> _Exercise details_
In the material below, find every line containing the string "Extra" and return it.

> _Given entries_
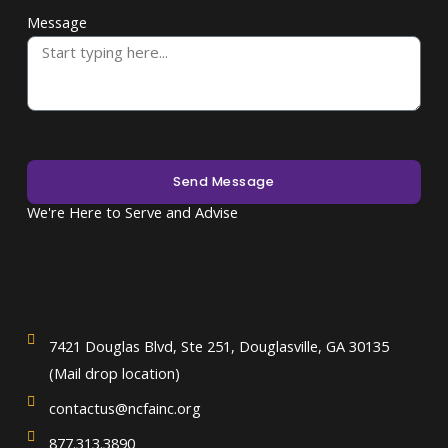
Message
Send Message
We're Here to Serve and Advise
7421 Douglas Blvd, Ste 251, Douglasville, GA 30135
(Mail drop location)
contactus@ncfainc.org
877.313.3890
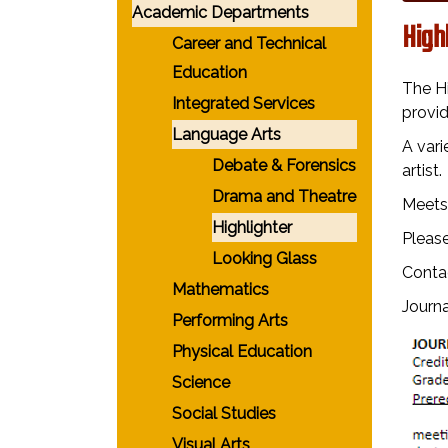
Academic Departments
High
Career and Technical
Education
The H
Integrated Services
provid
Language Arts
A vari
Debate & Forensics
artist
Drama and Theatre
Meets 
Highlighter
Please
Looking Glass
Conta
Mathematics
Journa
Performing Arts
Physical Education
Science
Social Studies
Visual Arts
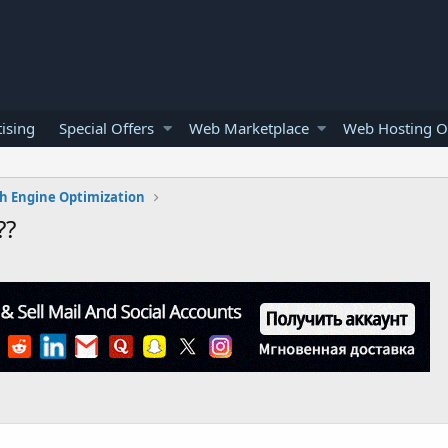
ising
Special Offers
Web Marketplace
Web Hosting O
h Engine Optimization
??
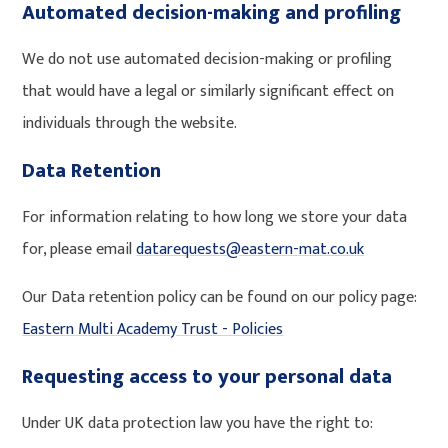
Automated decision-making and profiling
We do not use automated decision-making or profiling
that would have a legal or similarly significant effect on
individuals through the website.
Data Retention
For information relating to how long we store your data
for, please email
datarequests@eastern-mat.co.uk
Our Data retention policy can be found on our policy page:
Eastern Multi Academy Trust - Policies
Requesting access to your personal data
Under UK data protection law you have the right to:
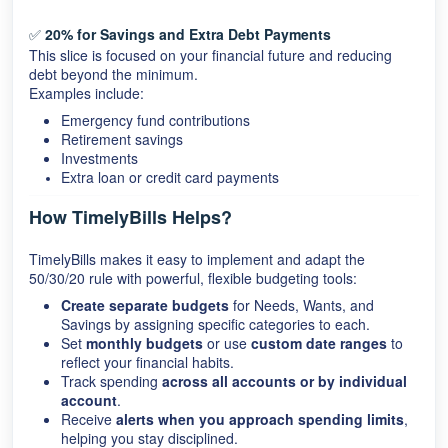
✅
20% for Savings and Extra Debt Payments
This slice is focused on your financial future and reducing
debt beyond the minimum.
Examples include:
Emergency fund contributions
Retirement savings
Investments
Extra loan or credit card payments
How TimelyBills Helps?
TimelyBills makes it easy to implement and adapt the
50/30/20 rule with powerful, flexible budgeting tools:
Create separate budgets
for Needs, Wants, and
Savings by assigning specific categories to each.
Set
monthly budgets
or use
custom date ranges
to
reflect your financial habits.
Track spending
across all accounts or by individual
account
.
Receive
alerts when you approach spending limits
,
helping you stay disciplined.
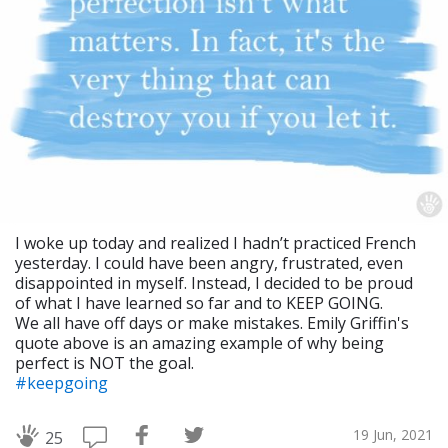
I woke up today and realized I hadn’t practiced French
yesterday. I could have been angry, frustrated, even
disappointed in myself. Instead, I decided to be proud
of what I have learned so far and to KEEP GOING.
We all have off days or make mistakes. Emily Griffin's
quote above is an amazing example of why being
perfect is NOT the goal.
#keepgoing
19 Jun, 2021
25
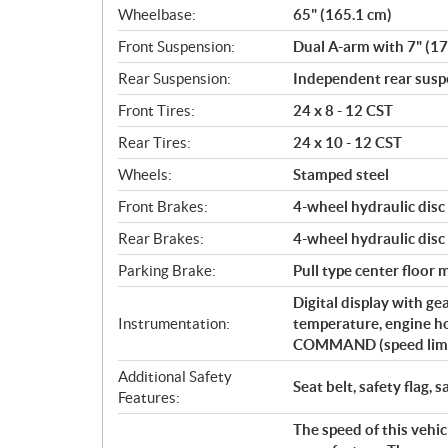
Wheelbase:
65" (165.1 cm)
Front Suspension:
Dual A-arm with 7" (17
Rear Suspension:
Independent rear suspe
Front Tires:
24 x 8 - 12 CST
Rear Tires:
24 x 10 - 12 CST
Wheels:
Stamped steel
Front Brakes:
4-wheel hydraulic disc
Rear Brakes:
4-wheel hydraulic disc
Parking Brake:
Pull type center floor
Digital display with ge
Instrumentation:
temperature, engine h
COMMAND (speed limiti
Additional Safety
Seat belt, safety flag, s
Features:
The speed of this vehic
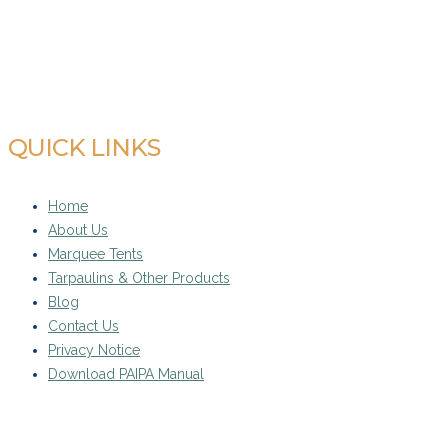
admin@midrandtarpandtent.co.za
QUICK LINKS
Home
About Us
Marquee Tents
Tarpaulins & Other Products
Blog
Contact Us
Privacy Notice
Download PAIPA Manual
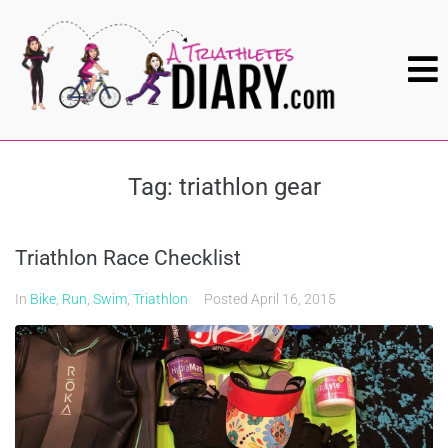
Tag:
triathlon gear
Triathlon Race Checklist
In
Bike
,
Run
,
Swim
,
Triathlon
Posted
April 16, 2015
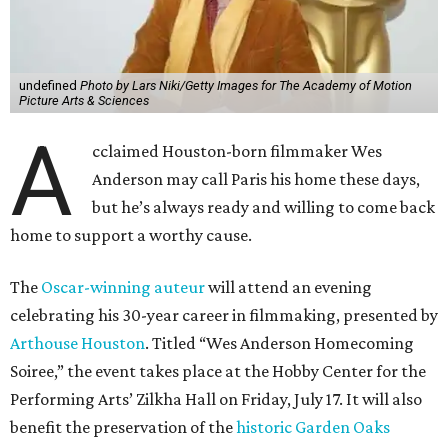
undefined
Photo by Lars Niki/Getty Images for The Academy of Motion
Picture Arts & Sciences
A
cclaimed Houston-born filmmaker Wes
Anderson may call Paris his home these days,
but he’s always ready and willing to come back
home to support a worthy cause.
The
Oscar-winning auteur
will attend an evening
celebrating his 30-year career in filmmaking, presented by
Arthouse Houston
. Titled “Wes Anderson Homecoming
Soiree,” the event takes place at the Hobby Center for the
Performing Arts’ Zilkha Hall on Friday, July 17. It will also
benefit the preservation of the
historic Garden Oaks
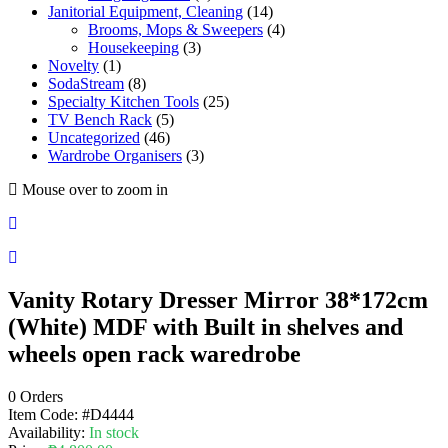
Janitorial Equipment, Cleaning
(14)
Brooms, Mops & Sweepers
(4)
Housekeeping
(3)
Novelty
(1)
SodaStream
(8)
Specialty Kitchen Tools
(25)
TV Bench Rack
(5)
Uncategorized
(46)
Wardrobe Organisers
(3)
Mouse over to zoom in
Vanity Rotary Dresser Mirror 38*172cm
(White) MDF with Built in shelves and
wheels open rack waredrobe
0 Orders
Item Code:
#D4444
Availability:
In stock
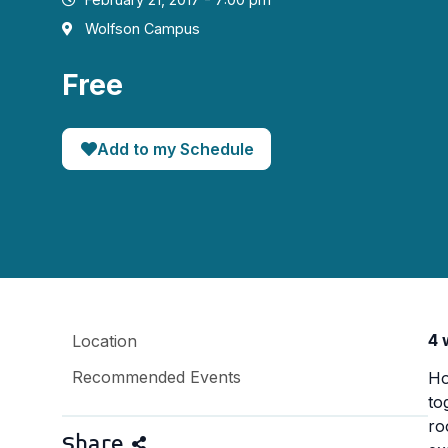
Wolfson Campus
Free
Add to my Schedule
4 
Location
Recommended Events
Ho
to
ro
Share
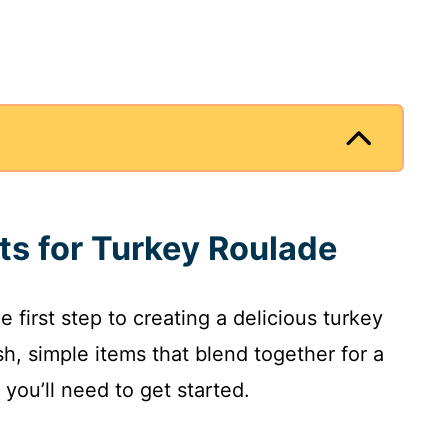
nts for Turkey Roulade
e first step to creating a delicious turkey
sh, simple items that blend together for a
you’ll need to get started.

> _Result of this task_
20% for Savings and Extra Debt Payments
Extra loan or credit card payments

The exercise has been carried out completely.